The Rios Family is one of a growing number of families accessing emergency homeless shelters in Waterloo Region
The Rios family (From left to right: Jenny, Alex, Matthew and Alex) spent five months living in shelters before finding a home. (Amanda Grant/CBC News)

When Alex Rios arrived with his family in Canada from Colombia as refugees in 2010, they had just $126 to start their new lives. Rios and his wife Jenny Cordova had no job, no place to live with their sons, Matthew and Alex, and no food. Their family was homeless.

That’s when the Rios family moved into Mary’s Place, a shelter in downtown Kitchener designed for women and families. It was at the homeless shelter that the Rios family celebrated their first Christmas in Canada — an event Rios’ youngest son, Matthew, describes as "perfect."

Outside the door of the family shelter rooms is a large room when men accessing the shelter sleep. (Amanda Grant/CBC News)

"Even though we weren’t in an actual home, just the four of us, it was still just the four of us as a family," Matthew Rios, now 12, said.

The Rios family’s story is one of many. According to a newly released joint report from the department of social services and housing at the Region of Waterloo, instances of families requiring emergency shelter in the region have increased 229 per cent between 2008 and 2012.

The jump, according to regional staff, demonstrates an increasing need for long-term affordable housing options for families in Waterloo Region.

Coming to Canada

Rios and his family arrived in Canada as refugees from Colombia. His family and brother had been killed by the Revolutionary Armed Forces of Colombia (FARC), a group on the Canadian government's list of terrorist entities, and had been receiving threats.

"They sent letters to my house saying I was going to be next," Rios said.

His family boarded a plane to Canada with no idea of what to expect, and found themselves in a shelter in downtown Kitchener days later.

The Rios family spent a month living at Mary’s Place, a YWCA shelter, before moving into the first apartment that became available.

But the new living arrangements weren’t an improvement. The family felt unsafe — police officers were daily visitors to the building. The building was covered in graffiti, Rios said, adding the hallways "smelled like drugs."

"I couldn’t have my family there," Rios said.

So the family moved back into a shelter, this time in Cambridge.

Alex, 15, and Matthew, 12, now live in a housing co-op with their parents in Cambridge. (Amanda Grant/CBC News)

Rios and his family stayed at the Cambridge Shelter for four months.

It was a difficult time for the family, sharing space with other men and women accessing the shelter, and eating food unfamiliar to them.

"When you have a place that is yours you make it yours," said Jenny Cordova. "At the shelter you try your best to do that, but it’s not the same."

Finding a home

The family started meeting regularly with a counsellor at the Cambridge Shelter.

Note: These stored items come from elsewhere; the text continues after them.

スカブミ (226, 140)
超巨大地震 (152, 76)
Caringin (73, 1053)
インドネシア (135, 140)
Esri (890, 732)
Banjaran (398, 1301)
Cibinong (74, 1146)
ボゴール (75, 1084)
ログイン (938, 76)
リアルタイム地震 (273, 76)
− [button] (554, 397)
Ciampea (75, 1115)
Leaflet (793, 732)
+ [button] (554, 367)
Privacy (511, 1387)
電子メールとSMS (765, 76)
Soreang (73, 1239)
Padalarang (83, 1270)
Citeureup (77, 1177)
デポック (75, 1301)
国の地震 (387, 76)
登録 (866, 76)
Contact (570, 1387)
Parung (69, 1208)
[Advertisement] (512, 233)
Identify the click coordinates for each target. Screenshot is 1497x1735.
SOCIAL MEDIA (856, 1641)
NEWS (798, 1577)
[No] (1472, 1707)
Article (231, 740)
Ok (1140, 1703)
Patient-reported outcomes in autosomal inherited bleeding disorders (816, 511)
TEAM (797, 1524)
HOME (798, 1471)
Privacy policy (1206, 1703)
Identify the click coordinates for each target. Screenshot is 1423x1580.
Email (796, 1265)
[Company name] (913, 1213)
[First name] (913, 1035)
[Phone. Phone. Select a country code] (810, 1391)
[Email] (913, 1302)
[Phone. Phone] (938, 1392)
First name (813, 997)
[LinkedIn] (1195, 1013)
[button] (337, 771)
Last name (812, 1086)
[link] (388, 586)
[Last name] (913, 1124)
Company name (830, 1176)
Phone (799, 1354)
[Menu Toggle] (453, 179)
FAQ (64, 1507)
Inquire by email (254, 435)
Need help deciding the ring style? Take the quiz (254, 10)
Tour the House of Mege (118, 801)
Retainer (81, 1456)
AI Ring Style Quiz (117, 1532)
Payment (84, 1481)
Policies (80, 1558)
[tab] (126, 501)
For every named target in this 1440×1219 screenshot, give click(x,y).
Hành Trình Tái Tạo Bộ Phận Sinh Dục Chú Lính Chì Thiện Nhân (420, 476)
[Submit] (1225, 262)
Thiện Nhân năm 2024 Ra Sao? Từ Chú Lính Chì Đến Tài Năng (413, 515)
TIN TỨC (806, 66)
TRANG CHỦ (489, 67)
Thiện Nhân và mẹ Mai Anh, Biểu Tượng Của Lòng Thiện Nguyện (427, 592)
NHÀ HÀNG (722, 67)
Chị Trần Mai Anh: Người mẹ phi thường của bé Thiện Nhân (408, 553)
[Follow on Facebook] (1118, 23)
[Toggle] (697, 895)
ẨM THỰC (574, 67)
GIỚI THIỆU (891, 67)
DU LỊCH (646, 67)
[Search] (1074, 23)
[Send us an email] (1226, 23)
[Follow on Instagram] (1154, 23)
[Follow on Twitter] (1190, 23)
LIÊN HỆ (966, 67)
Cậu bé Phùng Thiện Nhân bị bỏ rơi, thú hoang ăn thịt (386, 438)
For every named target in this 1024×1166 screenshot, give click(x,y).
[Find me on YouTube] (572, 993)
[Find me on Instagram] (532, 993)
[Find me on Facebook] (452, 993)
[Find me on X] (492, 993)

She helped them fill out applications for housing and Ontario Works, and did activities and crafts with the children, who were nine and 12 at the time.

"Things started getting better when we started getting support," Rios said.

Eventually, the family was matched to a townhouse in a Cambridge housing co-op. It isn't a community housing unit - the complex provides housing to families at a reduced rent, and asks that they help to maintain the property, participating in fall clean-ups, helping at community events and completing building repairs.

"Now when I come home I say ‘home sweet home,’" said Alex Rios, now 15.

"I think when you don’t have a place to live you feel like you don’t belong anywhere," Cordova said.

Regional needs

Today, there is 3,000-person waitlist for community housing in Waterloo Region. While the vacancy rate in the region has increased to 2.6 per cent in 2012 from 1.8 per cent in 2008, it is still below what regional staff refer to as a "healthy rate" of three per cent.

"A low vacancy rate and no increase in available private market rental units can create increased competition for the stock available, often shutting out people in our community… increasing housing instability and contributing to greater rates of homelessness," Friday’s regional report concluded.

It took the Cordova family over five months to find adequate housing — yet many more wait years before finding a home.

The average wait time for families seeking community housing administered by the region is between four to five years, according to regional housing staff.

"I think when you don’t have a place to live you feel like you don’t belong anywhere," Cordova said.